Screenshot of my Telegram thread

And the link will point to a Notion page with:

  • A thumbnail and title
  • Comprehensive notes with the creator’s voice preserved
  • Clickable timestamps to jump to specific moments
  • Key takeaways and insights
  • Curated resources for deeper learning

Preview of the Notion page

It’s transformed how I consume and retain information from YouTube. Instead of passively watching and forgetting, I’m actively building a knowledge base I can reference forever.

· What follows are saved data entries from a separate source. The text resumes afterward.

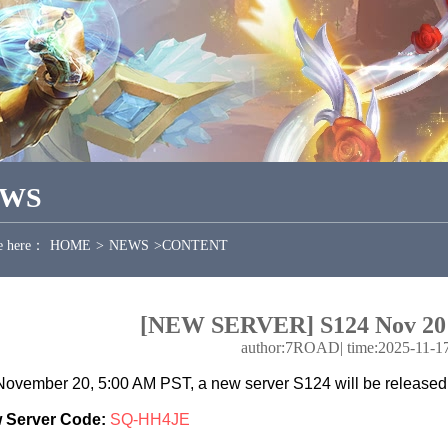
EWS
e here：
HOME
>
NEWS
>
CONTENT
[NEW SERVER] S124 Nov 20
author:7ROAD
|
time:2025-11-1
ovember 20, 5:00 AM PST, a new server S124 will be released
 Server Code:
SQ-HH4JE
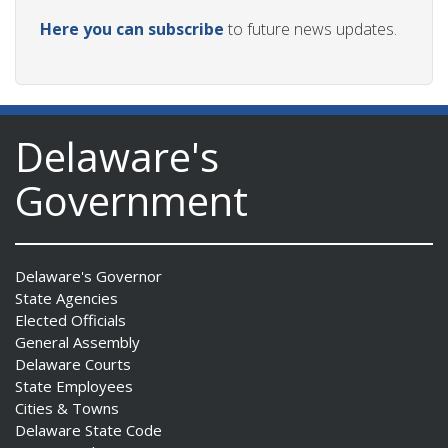
Here you can subscribe
to future news updates.
Delaware's
Government
Delaware's Governor
State Agencies
Elected Officials
General Assembly
Delaware Courts
State Employees
Cities & Towns
Delaware State Code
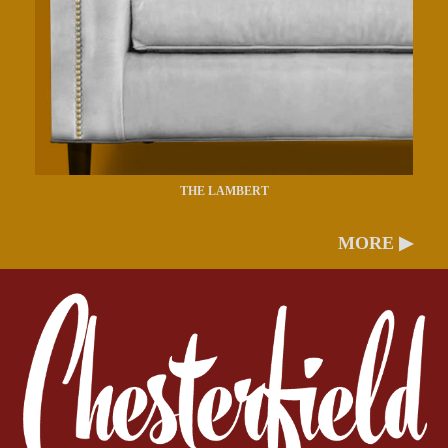
THE LAMBERT
MORE ▶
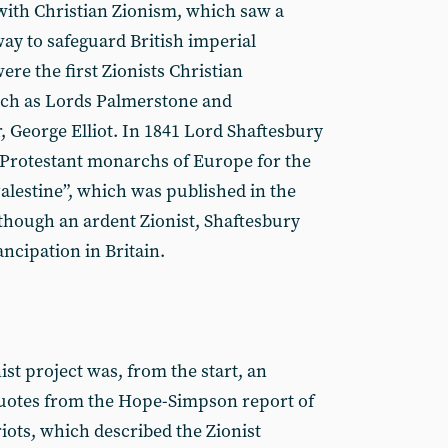
with Christian Zionism, which saw a
 way to safeguard British imperial
ere the first Zionists Christian
such as Lords Palmerstone and
, George Elliot. In 1841 Lord Shaftesbury
rotestant monarchs of Europe for the
Palestine”, which was published in the
though an ardent Zionist, Shaftesbury
cipation in Britain.
st project was, from the start, an
uotes from the Hope-Simpson report of
riots, which described the Zionist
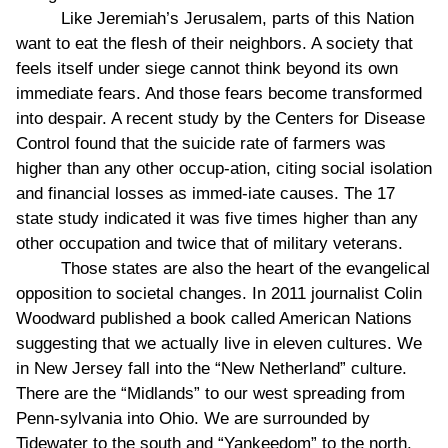
Like Jeremiah’s Jerusalem, parts of this Nation
want to eat the flesh of their neighbors. A society that
feels itself under siege cannot think beyond its own
immediate fears. And those fears become transformed
into despair. A recent study by the Centers for Disease
Control found that the suicide rate of farmers was
higher than any other occup-ation, citing social isolation
and financial losses as immed-iate causes. The 17
state study indicated it was five times higher than any
other occupation and twice that of military veterans.
Those states are also the heart of the evangelical
opposition to societal changes. In 2011 journalist Colin
Woodward published a book called American Nations
suggesting that we actually live in eleven cultures. We
in New Jersey fall into the “New Netherland” culture.
There are the “Midlands” to our west spreading from
Penn-sylvania into Ohio. We are surrounded by
Tidewater to the south and “Yankeedom” to the north.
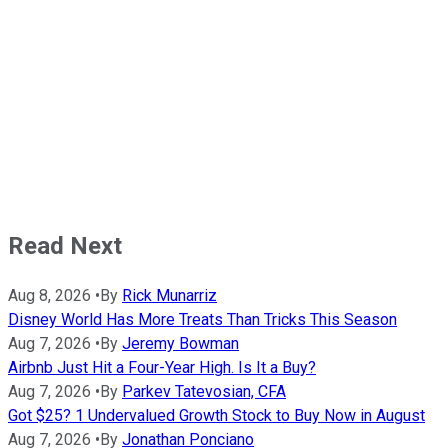
Read Next
Aug 8, 2026
•
By
Rick Munarriz
Disney World Has More Treats Than Tricks This Season
Aug 7, 2026
•
By
Jeremy Bowman
Airbnb Just Hit a Four-Year High. Is It a Buy?
Aug 7, 2026
•
By
Parkev Tatevosian, CFA
Got $25? 1 Undervalued Growth Stock to Buy Now in August
Aug 7, 2026
•
By
Jonathan Ponciano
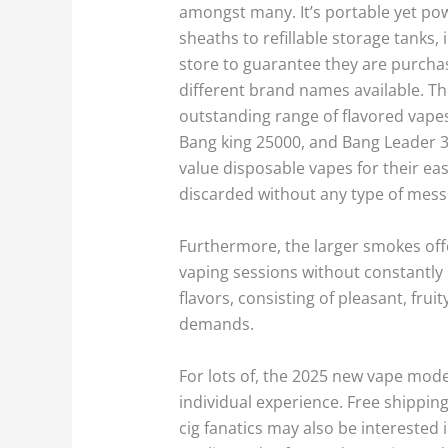
amongst many. It’s portable yet powe
sheaths to refillable storage tanks
store to guarantee they are purchas
different brand names available. Th
outstanding range of flavored vapes.
Bang king 25000, and Bang Leader 32
value disposable vapes for their eas
discarded without any type of mess
Furthermore, the larger smokes off
vaping sessions without constantly 
flavors, consisting of pleasant, frui
demands.
For lots of, the 2025 new vape model
individual experience. Free shipping
cig fanatics may also be interested 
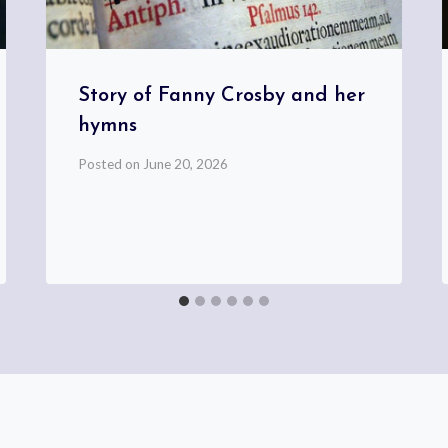
Story of Fanny Crosby and her
hymns
Posted on
June 20, 2026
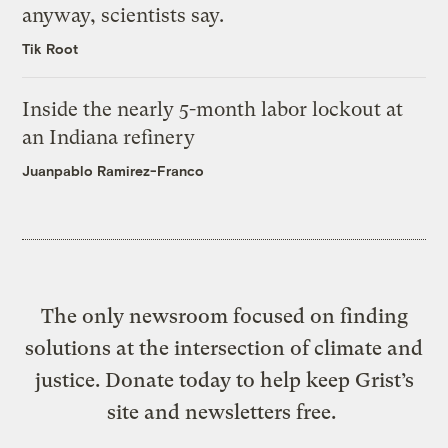
anyway, scientists say.
Tik Root
Inside the nearly 5-month labor lockout at
an Indiana refinery
Juanpablo Ramirez-Franco
The only newsroom focused on finding
solutions at the intersection of climate and
justice. Donate today to help keep Grist’s
site and newsletters free.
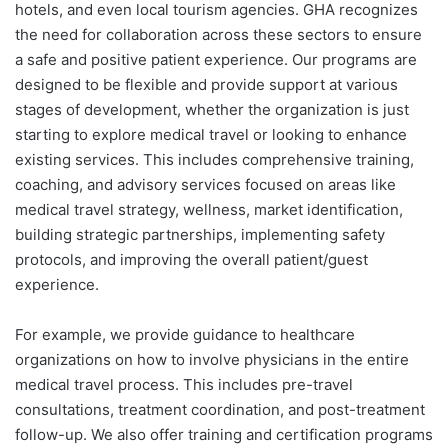
hotels, and even local tourism agencies. GHA recognizes
the need for collaboration across these sectors to ensure
a safe and positive patient experience. Our programs are
designed to be flexible and provide support at various
stages of development, whether the organization is just
starting to explore medical travel or looking to enhance
existing services. This includes comprehensive training,
coaching, and advisory services focused on areas like
medical travel strategy, wellness, market identification,
building strategic partnerships, implementing safety
protocols, and improving the overall patient/guest
experience.
For example, we provide guidance to healthcare
organizations on how to involve physicians in the entire
medical travel process. This includes pre-travel
consultations, treatment coordination, and post-treatment
follow-up. We also offer training and certification programs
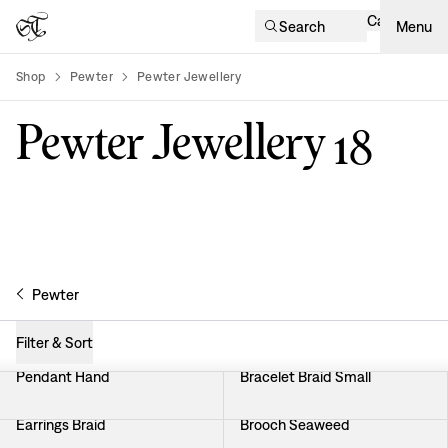
Cart
Search
Menu
Shop
Pewter
Pewter Jewellery
product-list
Pewter Jewellery
18
Pewter
Filter & Sort
Pendant Hand
Bracelet Braid Small
Earrings Braid
Brooch Seaweed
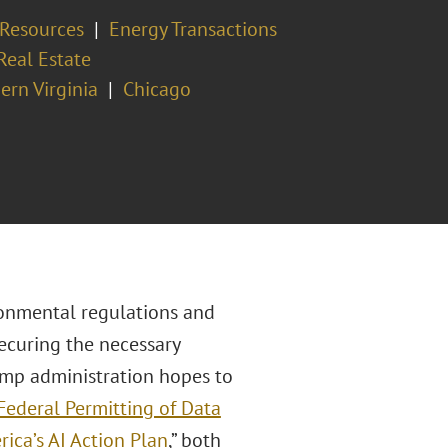
 Resources
Energy Transactions
Real Estate
ern Virginia
Chicago
ronmental regulations and
Securing the necessary
ump administration hopes to
Federal Permitting of Data
ica’s AI Action Plan
,” both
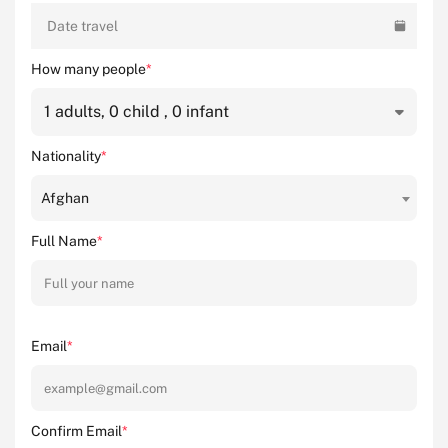
Date travel
How many people
*
1
adults,
0
child ,
0
infant
Nationality
*
Afghan
Full Name
*
Email
*
Confirm Email
*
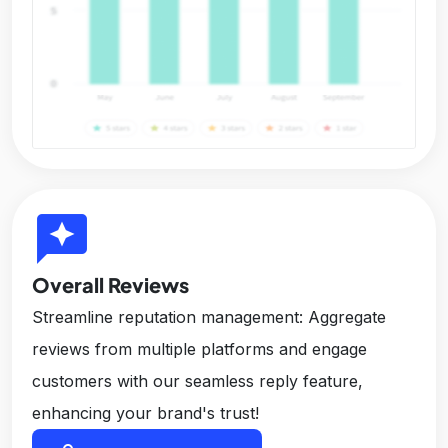
reviews
Overall Reviews
Streamline reputation management: Aggregate
reviews from multiple platforms and engage
customers with our seamless reply feature,
enhancing your brand's trust!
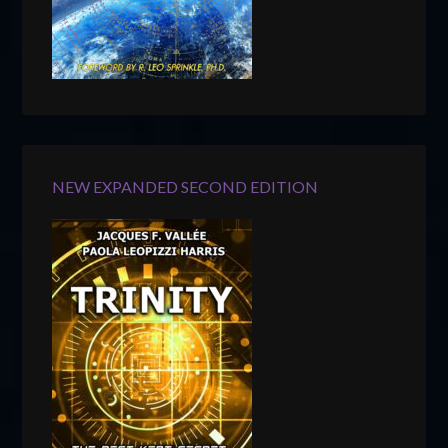
NEW EXPANDED SECOND EDITION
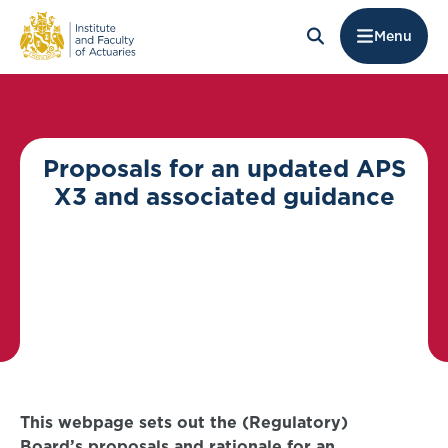
Menu
Proposals for an updated APS
X3 and associated guidance
This webpage sets out the (Regulatory)
Board’s proposals and rationale for an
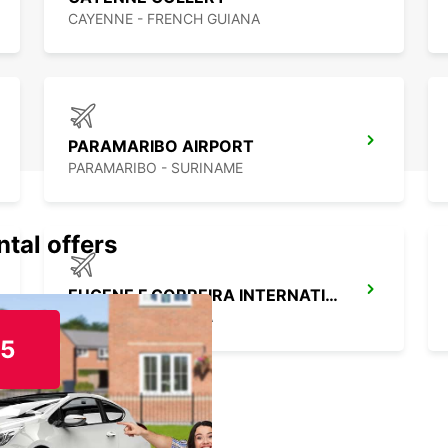
CAYENNE - FRENCH GUIANA
PARAMARIBO AIRPORT
PARAMARIBO - SURINAME
ntal offers
EUGENE F CORREIRA INTERNATIONAL APT
DEMERARA - GUYANA
15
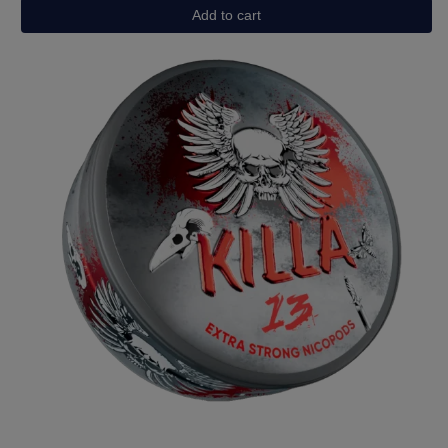
Watermelon
Add to cart
quantity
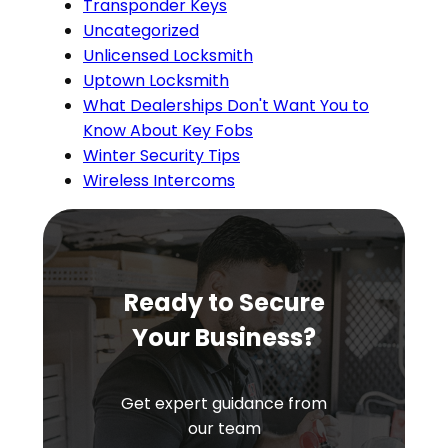
Transponder Keys
Uncategorized
Unlicensed Locksmith
Uptown Locksmith
What Dealerships Don't Want You to
Know About Key Fobs
Winter Security Tips
Wireless Intercoms
Ready to Secure
Your Business?
Get expert guidance from
our team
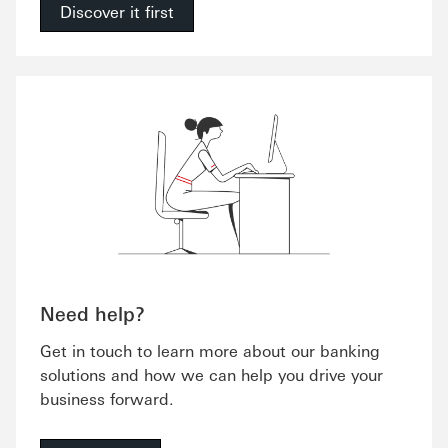
Discover it first
Need help?
Get in touch to learn more about our banking
solutions and how we can help you drive your
business forward.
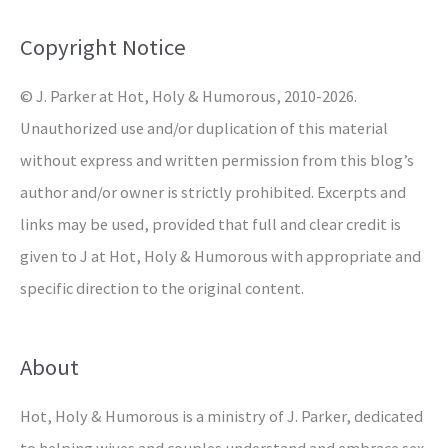
f
o
Copyright Notice
r
© J. Parker at Hot, Holy & Humorous, 2010-2026.
:
Unauthorized use and/or duplication of this material
without express and written permission from this blog’s
author and/or owner is strictly prohibited. Excerpts and
links may be used, provided that full and clear credit is
given to J at Hot, Holy & Humorous with appropriate and
specific direction to the original content.
About
Hot, Holy & Humorous is a ministry of J. Parker, dedicated
to helping wives and couples understand and embrace sex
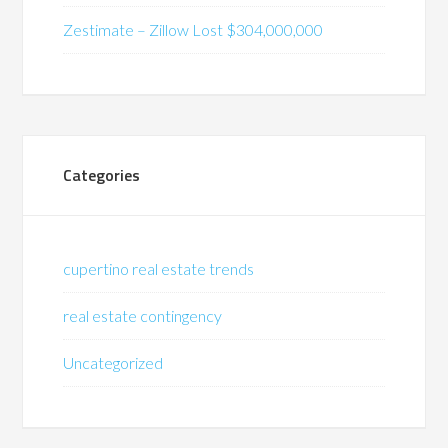
Zestimate – Zillow Lost $304,000,000
Categories
cupertino real estate trends
real estate contingency
Uncategorized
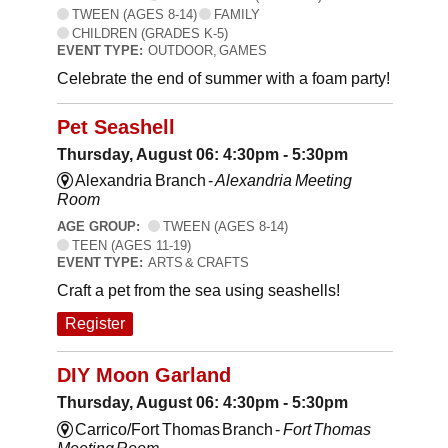
TWEEN (AGES 8-14)
FAMILY
CHILDREN (GRADES K-5)
EVENT TYPE:
OUTDOOR, GAMES
Celebrate the end of summer with a foam party!
Pet Seashell
Thursday, August 06: 4:30pm - 5:30pm
Alexandria Branch -
Alexandria Meeting
Room
AGE GROUP:
TWEEN (AGES 8-14)
TEEN (AGES 11-19)
EVENT TYPE:
ARTS & CRAFTS
Craft a pet from the sea using seashells!
Register
DIY Moon Garland
Thursday, August 06: 4:30pm - 5:30pm
Carrico/Fort Thomas Branch -
Fort Thomas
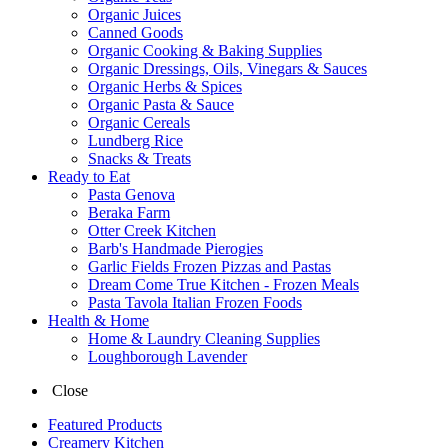
Organic Juices
Canned Goods
Organic Cooking & Baking Supplies
Organic Dressings, Oils, Vinegars & Sauces
Organic Herbs & Spices
Organic Pasta & Sauce
Organic Cereals
Lundberg Rice
Snacks & Treats
Ready to Eat
Pasta Genova
Beraka Farm
Otter Creek Kitchen
Barb's Handmade Pierogies
Garlic Fields Frozen Pizzas and Pastas
Dream Come True Kitchen - Frozen Meals
Pasta Tavola Italian Frozen Foods
Health & Home
Home & Laundry Cleaning Supplies
Loughborough Lavender
Close
Featured Products
Creamery Kitchen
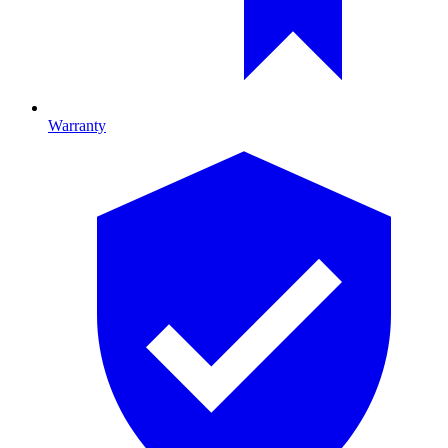
Warranty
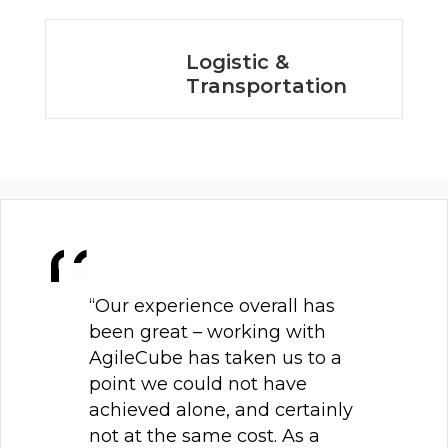
Logistic &
Transportation
“Our experience overall has
been great – working with
AgileCube has taken us to a
point we could not have
achieved alone, and certainly
not at the same cost. As a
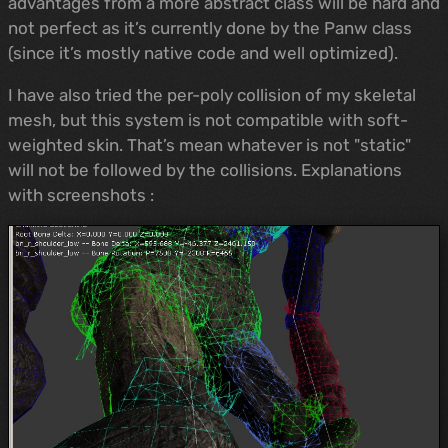
advantages from a more abstract class will be hard and
not perfect as it’s currently done by the Panw class
(since it’s mostly native code and well optimized).
I have also tried the per-poly collision of my skeletal
mesh, but this system is not compatible with soft-
weighted skin. That’s mean whatever is not "static"
will not be followed by the collisions. Explanations
with screenshots :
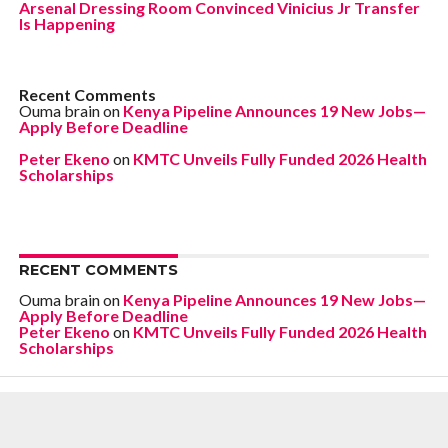
Arsenal Dressing Room Convinced Vinicius Jr Transfer
Is Happening
Recent Comments
Ouma brain
on
Kenya Pipeline Announces 19 New Jobs—
Apply Before Deadline
Peter Ekeno
on
KMTC Unveils Fully Funded 2026 Health
Scholarships
RECENT COMMENTS
Ouma brain
on
Kenya Pipeline Announces 19 New Jobs—
Apply Before Deadline
Peter Ekeno
on
KMTC Unveils Fully Funded 2026 Health
Scholarships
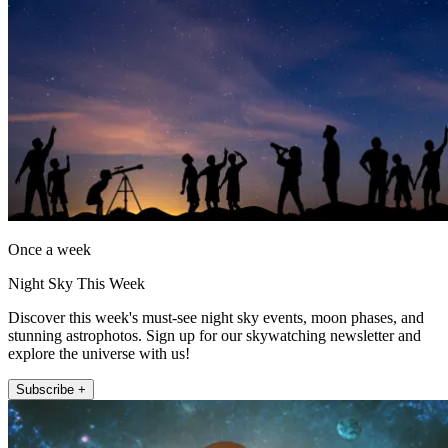
Once a week
Night Sky This Week
Discover this week's must-see night sky events, moon phases, and
stunning astrophotos. Sign up for our skywatching newsletter and
explore the universe with us!
Subscribe +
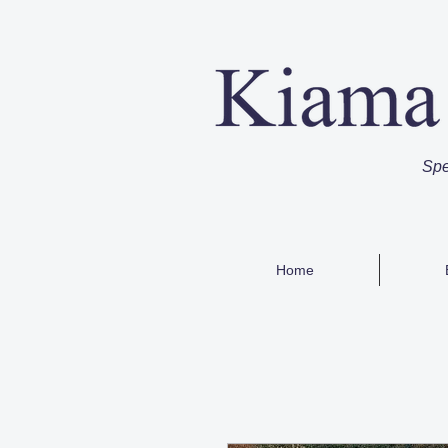
Spe
Home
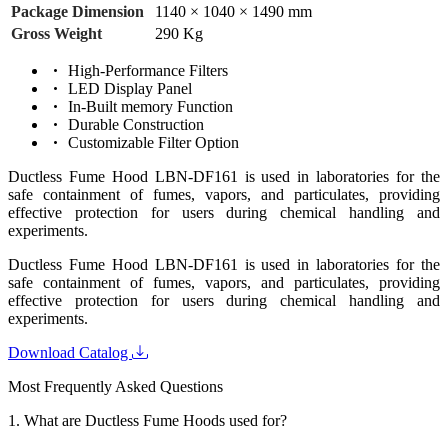
Package Dimension
1140 × 1040 × 1490 mm
Gross Weight
290 Kg
High-Performance Filters
LED Display Panel
In-Built memory Function
Durable Construction
Customizable Filter Option
Ductless Fume Hood LBN-DF161 is used in laboratories for the
safe containment of fumes, vapors, and particulates, providing
effective protection for users during chemical handling and
experiments.
Ductless Fume Hood LBN-DF161 is used in laboratories for the
safe containment of fumes, vapors, and particulates, providing
effective protection for users during chemical handling and
experiments.
Download Catalog
Most Frequently Asked Questions
1.
What are Ductless Fume Hoods used for?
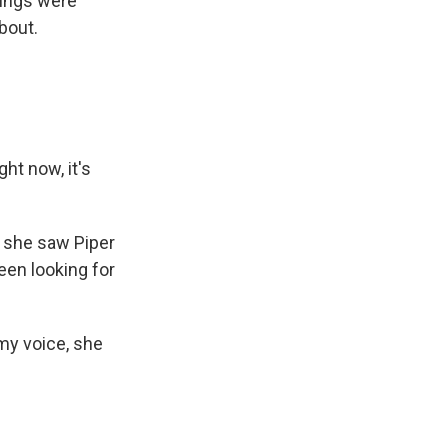
gings were
bout.
ht now, it's
s she saw Piper
been looking for
my voice, she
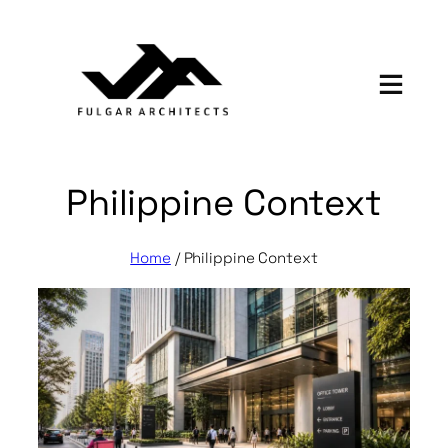
Skip
to
content
Philippine Context
Home
/
Philippine Context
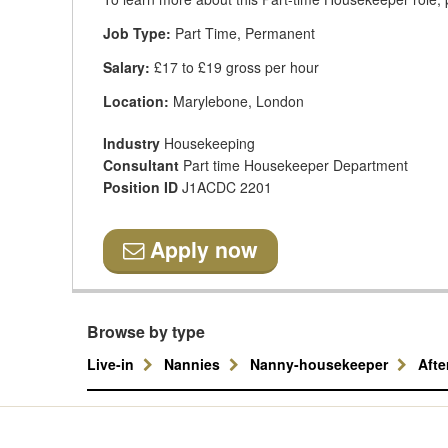
Job Type:
Part Time, Permanent
Salary:
£17 to £19 gross per hour
Location:
Marylebone, London
Industry
Housekeeping
Consultant
Part time Housekeeper Department
Position ID
J1ACDC 2201
Apply now
Browse by type
Live-in
Nannies
Nanny-housekeeper
Aft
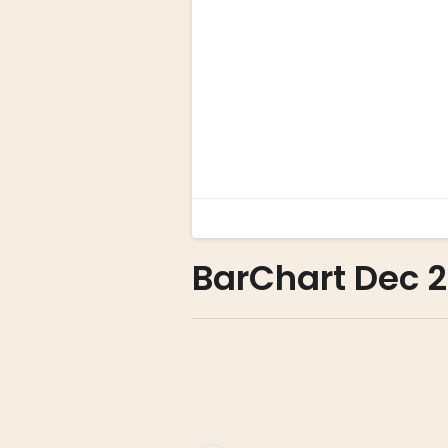
BarChart Dec 2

If you’re thinking about building something similar, my advice: start messy, iterate relentlessly, and don’t be afraid to scrap approaches that aren’t working. The best automations are built through trial and error.

Appendix:

The Final Prompt

Here’s the complete prompt I use in the AI Agent node (cleaned up for readability):

You are an expert note-taker who creates comprehensive, detailed notes from video transcripts. Your goal is to capture the substance, nuance, and creator's voice.

---

VIDEO INFORMATION:
Title: {{ $json.title }}
Channel: {{ $json.author }}
Duration: {{ $json.lengthSeconds }} seconds
Video URL: {{ $json.videoUrl }}

FULL TRANSCRIPT WITH TIMESTAMPS:
{{ $json.transcript }}

---

CREATE DETAILED NOTES FOLLOWING THESE GUIDELINES:

**CRITICAL TIMESTAMP RULES:**
- ONLY use timestamps that appear in the transcript above
- NEVER make up, estimate, or fabricate timestamps
- Format: [MM:SS]({{ $json.videoUrl }}&t=XXXs)
- Convert MM:SS to seconds (e.g., 2:30 = 150 seconds)

START YOUR NOTES WITH:
![Thumbnail]({{ $json.thumbnail }})
**"{{ $json.title }}"** by {{ $json.author }}

---

1. Detect Content Type (Tutorial, Podcast, Educational, Review)
2. Preserve the creator's voice with direct quotes
3. Use clickable timestamps frequently

### Overview
Brief 2-3 sentence intro

### Main Content
Detailed notes organized by topic, with timestamps

### Key Takeaways
5-10 actionable insights with timestamps

### Curated Resources for Further Learning
Using web search, find 5-7 high-quality resources related to topics covered.

---

RULES:
- Be thorough (1,500-2,500 words)
- Only use real timestamps from the transcript
- Include specific examples, numbers, and details
- Write naturally, as if YOU watched and took notes

That’s it. If you build something similar, I’d love to hear about it. Happy automating!